Moreno-Sanz Carlos, Manzanera-Díaz Marina, Clerveus Mikael, Cortina-Oliva F Javier, de Pedro-Conal Julián, Picazo-Yeste Joaquín
Servicio de Cirugía, Hospital General La Mancha Centro, Alcázar de San Juan, Ciudad Real, España.
Cir Esp. 2011 Feb;89(2):77-81. doi: 10.1016/j.ciresp.2010.10.004. Epub 2010 Dec 21.
Despite the advances in the treatment of cancer of the rectum and the expansion of the multimodal therapeutic technique, abdominoperineal resection (APR) still needs to be performed as radical treatment in 20-30% of cases. APR of the rectum involves a significant morbidity, including intestinal obstruction and wound complications, with radiotherapy-induced enteritis being able to develop in 15% of cases subjected to post-operative radiotherapy.
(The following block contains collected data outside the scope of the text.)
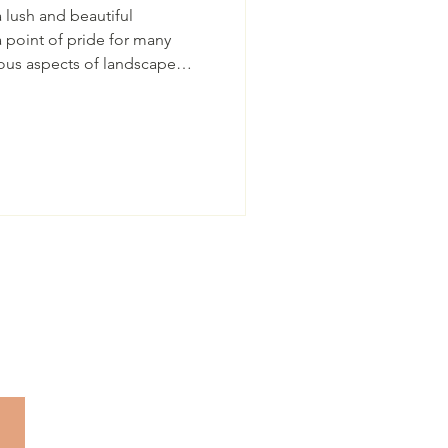
 lush and beautiful
ous aspects of landscape
ractice often overlooked.
erous advantages in terms of
and safety of the trees and
na property owner, who lives
ligation to have the best and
Furthermore, with the aim of improving local oncology results, an extended APR is recommended; a technique that requires a perineal reconstruction technique that allows a tension free closure in a previously radiated tissue and may prevent perineal hernias developing. The objective of this article is to review pelvic and perineal repair methods after APR due to cancer, with special attention to the new prosthetic repair techniques.
尽管直肠癌治疗取得了进展,多模式治疗技术也有所扩展,但腹会阴联合切除术(APR)在20%-30%的病例中仍需作为根治性治疗手段施行。直肠APR会引发包括肠梗阻和伤口并发症在内的显著发病率,术后接受放疗的病例中有15%会发生放射性肠炎。此外,为提高局部肿瘤学疗效,推荐施行扩大根治性APR;该技术需要一种会阴重建技术,以便在先前接受过放疗的组织中实现无张力缝合,并可防止会阴疝的发生。本文旨在综述因癌症行APR术后的盆腔和会阴修复方法,尤其关注新型假体修复技术。